Historische Fakten sind es, die auch ein Stück weit den Nimbus Berlins ankratzen: Die deutsche Hauptstadt ist mitnichten das älteste Berlin. „Ur-Berlin“ liegt etwa 350 Fahrradkilometer nordwestlich von der Hauptstadt Berlin in der Holsteinischen Schweiz. Das 550-Seelen-Dorf gehört zur Gemeinde Seedorf, Amt Trave-Land. „Unser Berlin ist 22 Jahre älter als die Hauptstadt“, heißt es auf der amtlichen Webseite. Zum ersten Mal erwähnt wurde es 1215, gegründet seinerzeit von einem Fürsten namens Berolin.

Das Foto zeigt das Buchcover, Titel: "Zwei Räder, ein Land: Mit dem Fahrrad durch alle Bundesländer – Deutschland in 2451 Kilometern.
Jenseits der Metropolen nimmt Martin C Roos die Republik unter die Reifen seines Rennrads. Täglich fährt er rund hundert Kilometer, um in 24 Etappen alle 16 Bundesländer zu durchmessen. Dutzende Treffen und Gespräche füllen des Reporters kleine Reise-Agenda, mit der er große Fragen in Angriff nimmt: In welche Richtung driftet das Land? Wie gehen die Menschen mit Bedrohungen und Chancen um, wie richten sie ihr Dasein aus? Roos misst die leisen Pulstöne der Gegenwart gleichermaßen wie den Nachhall der Vergangenheit, auch seiner ganz persönlichen. Er staunt im Norden über ein Ehepaar, das alte Apfelsorten rettet, und im Süden, wie ein Rentner über Deutschland wettert. Im Ruhrgebiet erfährt der Reporter, wie politisch die Jugend sein kann. In Berlin erzählen ihm Stasi-Opfer von Heimatliebe und gewaltlosem Protest. Relikten der einstigen Teilung spürt Roos ebenso nach wie dem Limit seiner Kräfte. Tiefgehende Interviews, spontane Dialoge und Radabenteuer entlang der 2451 Kilometer langen Reise verdichtet er zu einer tiefsinnigen und einzigartigen Collage. Sie zeigt die erstaunlichen, bisweilen bizarren Seiten eines Deutschlands, das zugleich erfrischend und vertraut wirkt.

Meine 2.451 Kilometer lange Rundfahrt durch alle Bundesländer begann und endete unweit von Ur-Berlin. Bei der Durchfahrt auf der ersten Etappe notierte ich mir die Öffnungszeiten des „Berliner Ecks“ – einen Currywurst-Imbiss! Nach Abschluss der letzten Etappe zog es mich noch einmal ins holsteinische Berlin. Ich bestellte Currywurst. Auch wenn mir das Fleisch zu derb und die Soße zu abgestanden und fad schmeckte: Wegen der herrlich wortkargen Mitkundschaft, des klischeehaft misslaunigen Service am Tresen und der kuriosen Adresse „Unter den Linden 1“ habe ich die Einkehr trotzdem genossen, im ältesten Berlin der Welt.

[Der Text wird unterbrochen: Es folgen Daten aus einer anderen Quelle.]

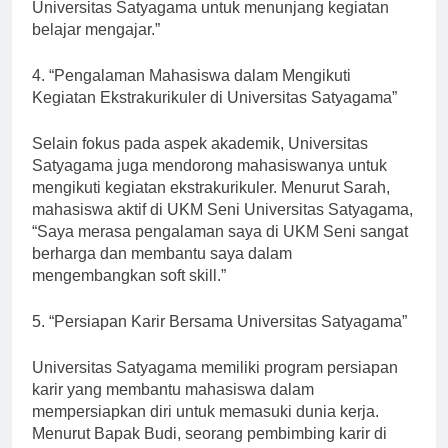
dengan fasilitas-fasilitas yang disediakan oleh
Universitas Satyagama untuk menunjang kegiatan
belajar mengajar.”
4. “Pengalaman Mahasiswa dalam Mengikuti
Kegiatan Ekstrakurikuler di Universitas Satyagama”
Selain fokus pada aspek akademik, Universitas
Satyagama juga mendorong mahasiswanya untuk
mengikuti kegiatan ekstrakurikuler. Menurut Sarah,
mahasiswa aktif di UKM Seni Universitas Satyagama,
“Saya merasa pengalaman saya di UKM Seni sangat
berharga dan membantu saya dalam
mengembangkan soft skill.”
5. “Persiapan Karir Bersama Universitas Satyagama”
Universitas Satyagama memiliki program persiapan
karir yang membantu mahasiswa dalam
mempersiapkan diri untuk memasuki dunia kerja.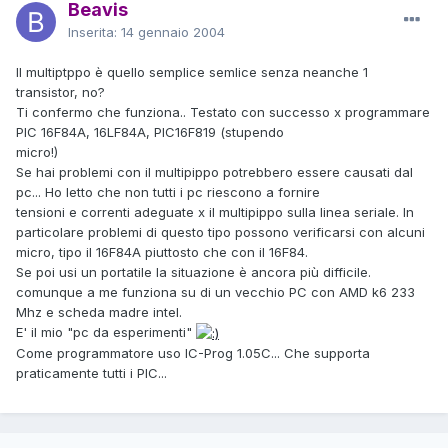
Beavis
Inserita:
14 gennaio 2004
Il multiptppo è quello semplice semlice senza neanche 1
transistor, no?
Ti confermo che funziona.. Testato con successo x programmare
PIC 16F84A, 16LF84A, PIC16F819 (stupendo
micro!)
Se hai problemi con il multipippo potrebbero essere causati dal
pc... Ho letto che non tutti i pc riescono a fornire
tensioni e correnti adeguate x il multipippo sulla linea seriale. In
particolare problemi di questo tipo possono verificarsi con alcuni
micro, tipo il 16F84A piuttosto che con il 16F84.
Se poi usi un portatile la situazione è ancora più difficile.
comunque a me funziona su di un vecchio PC con AMD k6 233
Mhz e scheda madre intel.
E' il mio "pc da esperimenti"
Come programmatore uso IC-Prog 1.05C... Che supporta
praticamente tutti i PIC...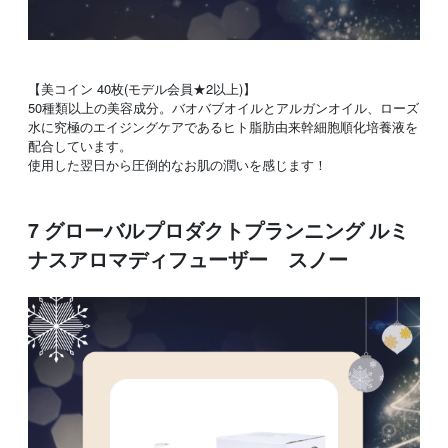
【美コイン 40枚(モデル会員★2以上)】
50種類以上の美容成分。バオバブオイルとアルガンオイル、ローズ
水に究極のエイジングケアであるヒト脂肪由来幹細胞順化培養液を
配合しています。
使用した翌日から圧倒的なお肌の潤いを感じます！
7 グローバルプロダクトプランニング ルミ
ナスアロマディフューザー スノー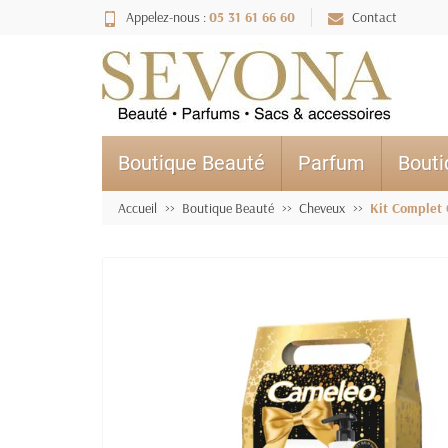
Appelez-nous :
05 31 61 66 60
Contact
Boutique Beauté
Parfum
Bout
Accueil
Boutique Beauté
Cheveux
Kit Complet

Nahaufnahme einer Portion Currywurst.
Die Plastikschale lässt sich wiederverwenden – der Inhalt gottlob nicht.
Das Fahhrad lehnt neben dem offenen Eingang des „Berliner Ecks“.

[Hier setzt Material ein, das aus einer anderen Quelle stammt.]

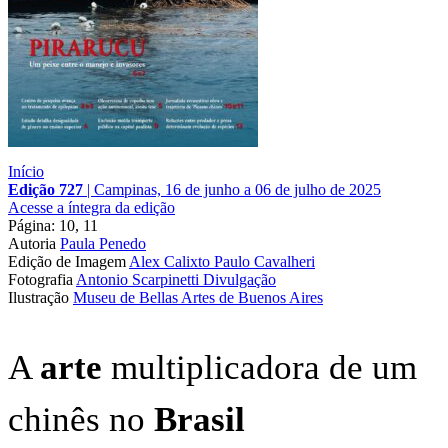
Início
Edição 727
|
Campinas, 16 de junho a 06 de julho de 2025
Acesse a íntegra da edição
Página: 10, 11
Autoria
Paula Penedo
Edição de Imagem
Alex Calixto
Paulo Cavalheri
Fotografia
Antonio Scarpinetti
Divulgação
Ilustração
Museu de Bellas Artes de Buenos Aires
A
arte
multiplicadora de um
chinês no
Brasil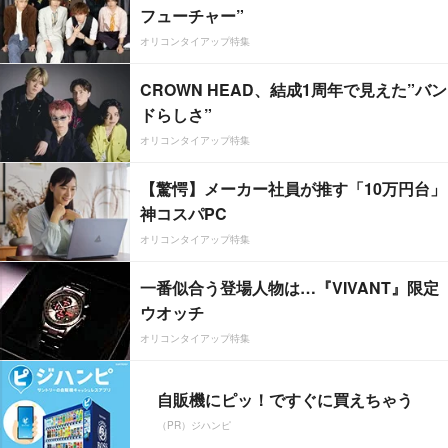
フューチャー”
オリコンタイアップ特集
CROWN HEAD、結成1周年で見えた”バン
ドらしさ”
オリコンタイアップ特集
【驚愕】メーカー社員が推す「10万円台」
神コスパPC
オリコンタイアップ特集
一番似合う登場人物は…『VIVANT』限定
ウオッチ
オリコンタイアップ特集
自販機にピッ！ですぐに買えちゃう
（PR）ジハンピ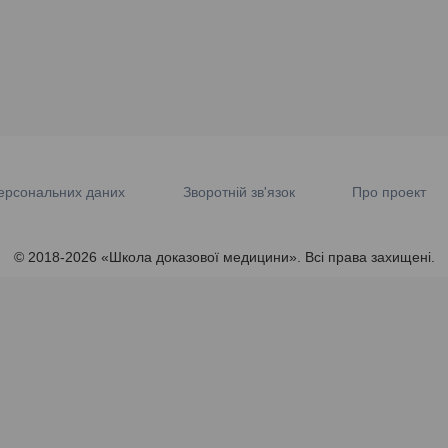
ерсональних даних
Зворотній зв'язок
Про проект
© 2018-2026 «Школа доказової медицини». Всі права захищені.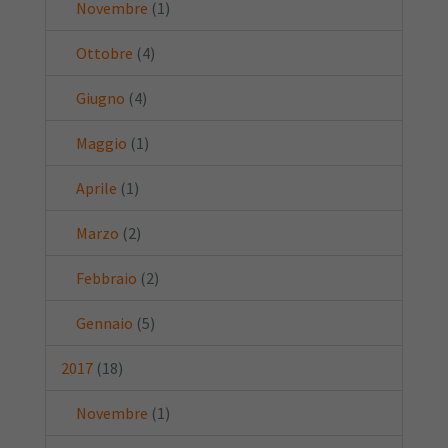
Novembre
(1)
Ottobre
(4)
Giugno
(4)
Maggio
(1)
Aprile
(1)
Marzo
(2)
Febbraio
(2)
Gennaio
(5)
2017
(18)
Novembre
(1)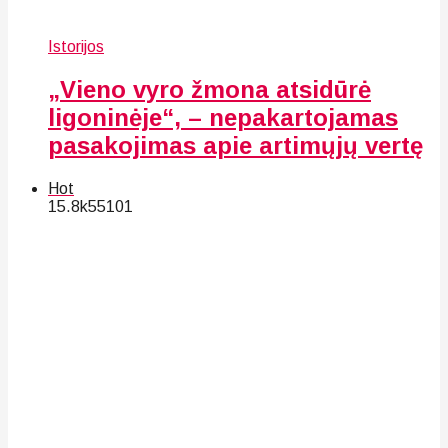
Istorijos
„Vieno vyro žmona atsidūrė
ligoninėje“, – nepakartojamas
pasakojimas apie artimųjų vertę
Hot
15.8k
55
101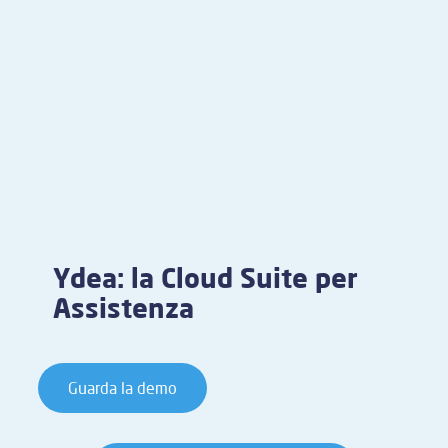
Ydea: la Cloud Suite per
Assistenza
Guarda la demo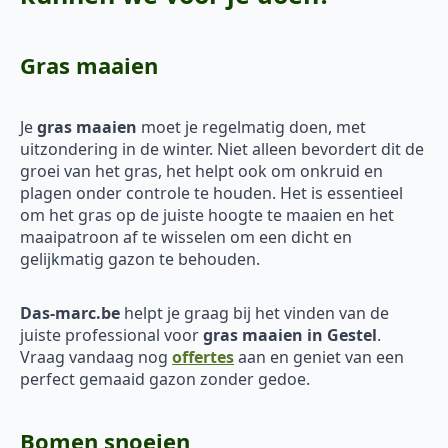
Gras maaien
Je
gras maaien
moet je regelmatig doen, met
uitzondering in de winter. Niet alleen bevordert dit de
groei van het gras, het helpt ook om onkruid en
plagen onder controle te houden. Het is essentieel
om het gras op de juiste hoogte te maaien en het
maaipatroon af te wisselen om een dicht en
gelijkmatig gazon te behouden.
Das-marc.be
helpt je graag bij het vinden van de
juiste professional voor
gras maaien in Gestel
.
Vraag vandaag nog
offertes
aan en geniet van een
perfect gemaaid gazon zonder gedoe.
Bomen snoeien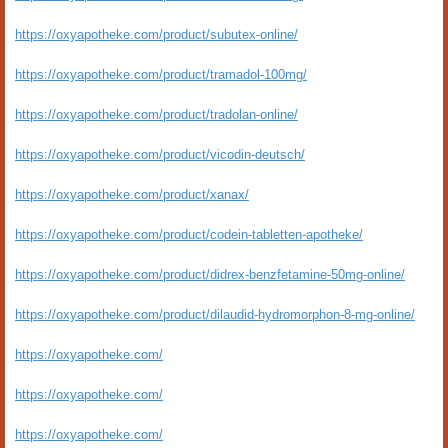
https://oxyapotheke.com/product/subutex-online/
https://oxyapotheke.com/product/tramadol-100mg/
https://oxyapotheke.com/product/tradolan-online/
https://oxyapotheke.com/product/vicodin-deutsch/
https://oxyapotheke.com/product/xanax/
https://oxyapotheke.com/product/codein-tabletten-apotheke/
https://oxyapotheke.com/product/didrex-benzfetamine-50mg-online/
https://oxyapotheke.com/product/dilaudid-hydromorphon-8-mg-online/
https://oxyapotheke.com/
https://oxyapotheke.com/
https://oxyapotheke.com/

Nach 2.451 Kilometern endlich geöffnet: Imbiss, in dem original Holstein-Berliner Currywürste verkauft werden.
Straßenschild „Kurfürstendamm“ vor einem Dorfhaus und Sandweg in Berlin/Schleswig-Holstein.
Das Straßenschild stammt aus „Hauptstadt-Berlin“, steht aber in „Holstein-Berlin“, das nur rund 500 Einwohner hat.